One hundred percent of the 23 eligible participants participated in this study. A statistically significant increase in scores on all quizzes (-values 0.047, <0.001, and <0.001) and confidence surveys (composite score -value < 0.001) was seen after curriculum completion. No statistically significant difference was able to be identified in standardized patient simulation performance. Palliative care consultation increased by 55%.
EOL care is a critical component of any physician's practice including obstetrician gynecologists. However, prior studies demonstrate a lack of standardized training. Our study demonstrates that a multimodal palliative care curriculum is an effective method to train Ob-Gyn residents and improve palliative care involvement in patient care.

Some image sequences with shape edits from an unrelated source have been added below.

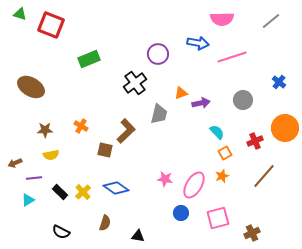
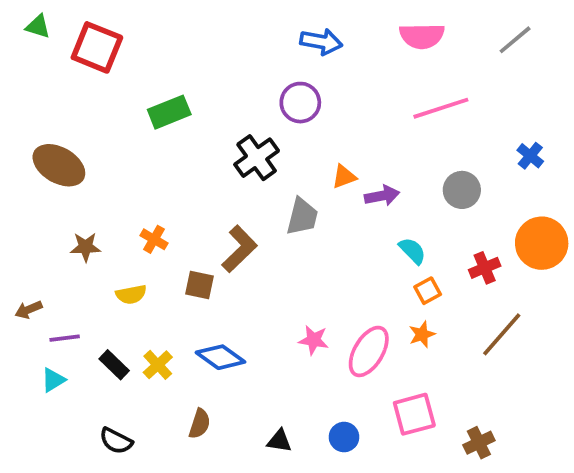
blue arrow: (198, 43) -> (321, 42), moved
yellow semicircle: (51, 155) -> (131, 294), moved
blue circle: (181, 213) -> (344, 437), moved
black triangle: (138, 236) -> (279, 441), moved

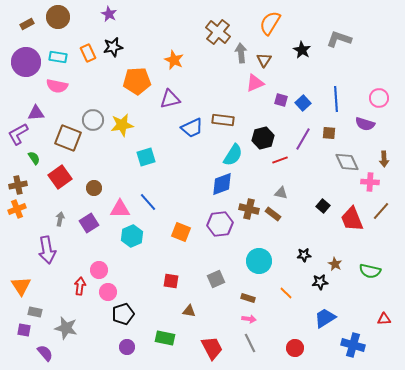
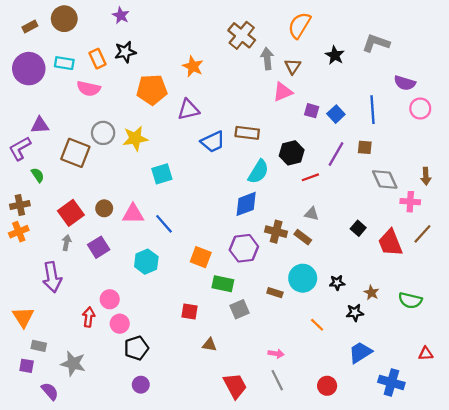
pink semicircle: (57, 86) -> (89, 89), moved
purple semicircle: (365, 124) -> (405, 83), moved
red square: (60, 177) -> (71, 213), moved
pink triangle: (120, 209) -> (133, 214), moved
cyan circle: (259, 261) -> (303, 278), moved
brown rectangle: (248, 298) -> (275, 293), moved
green rectangle: (165, 338) -> (223, 284), moved

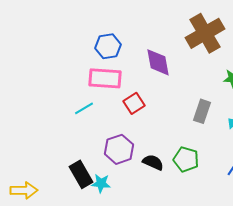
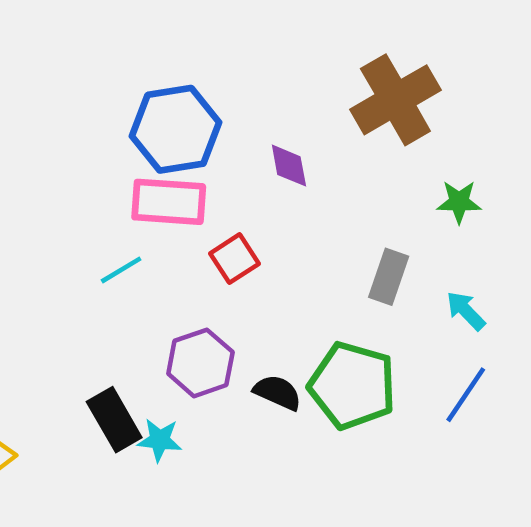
blue hexagon: (108, 46) -> (175, 129), size x1.5
purple diamond: (158, 62) -> (289, 166), size x0.7
green pentagon: (186, 159) -> (352, 386), size x1.5

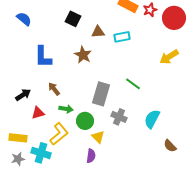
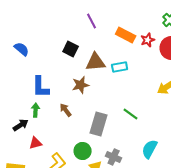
brown triangle: (98, 32) -> (96, 62), size x1.5
brown star: (83, 55) -> (81, 85), turned 30
brown arrow: (54, 89) -> (66, 110), moved
green arrow: (66, 109) -> (36, 110), moved, turned -96
gray cross: (119, 117) -> (114, 157), moved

将纵向姑息治疗课程纳入妇产科住院医师培训中,使其能够标准化,以确保在提供临终关怀方面具备能力。
这是一项前瞻性队列研究,于2021年至2022年在一家三级培训医院的23名妇产科住院医师中进行。通过讲座和模拟提供课程干预。还为实习班级安排了住院姑息治疗轮转。比较课程前后的知识和信心得分。以交叉方式比较了有住院姑息治疗轮转的实习生与没有该轮转的实习生在患者模拟中的表现。还比较了课程前后姑息治疗咨询的次数。使用汇总的基于加权秩次的检验对数据进行分析,P值<0.05被认为具有统计学意义。
23名符合条件的参与者全部参与了本研究。课程结束后,所有测验的分数(P值分别为0.047、<0.001和<0.001)和信心调查(综合得分P值<0.001)均有统计学显著提高。在标准化患者模拟表现方面未发现统计学显著差异。姑息治疗咨询增加了55%。
临终关怀是包括妇产科医生在内的任何医生临床工作的关键组成部分。然而,先前的研究表明缺乏标准化培训。我们的研究表明,多模式姑息治疗课程是培训妇产科住院医师并提高姑息治疗在患者护理中参与度的有效方法。